● **Task to complete**: Write out every record below exactly, leaving the pictures out.

● **Provided material**:
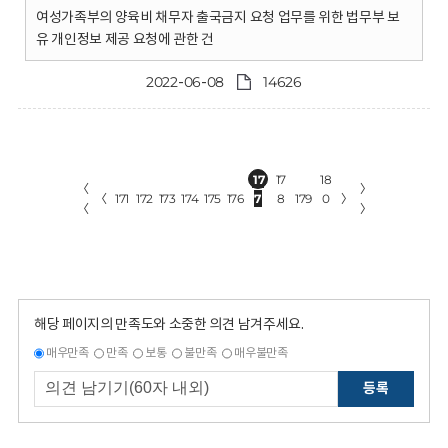
여성가족부의 양육비 채무자 출국금지 요청 업무를 위한 법무부 보
유 개인정보 제공 요청에 관한 건
2022-06-08
14626
17
17
18
〈
〉
〈
171
172
173
174
175
176
7
8
179
0
〉
〈
〉
해당 페이지의 만족도와 소중한 의견 남겨주세요.
매우만족
만족
보통
불만족
매우불만족
등록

● **Task response**:
여성가족부의 양육비 채무자 출국금지 요청 업무를 위한 법무부 보
유 개인정보 제공 요청에 관한 건
2022-06-08
14626
17
17
18
〈
〉
〈
171
172
173
174
175
176
7
8
179
0
〉
〈
〉
해당 페이지의 만족도와 소중한 의견 남겨주세요.
매우만족
만족
보통
불만족
매우불만족
등록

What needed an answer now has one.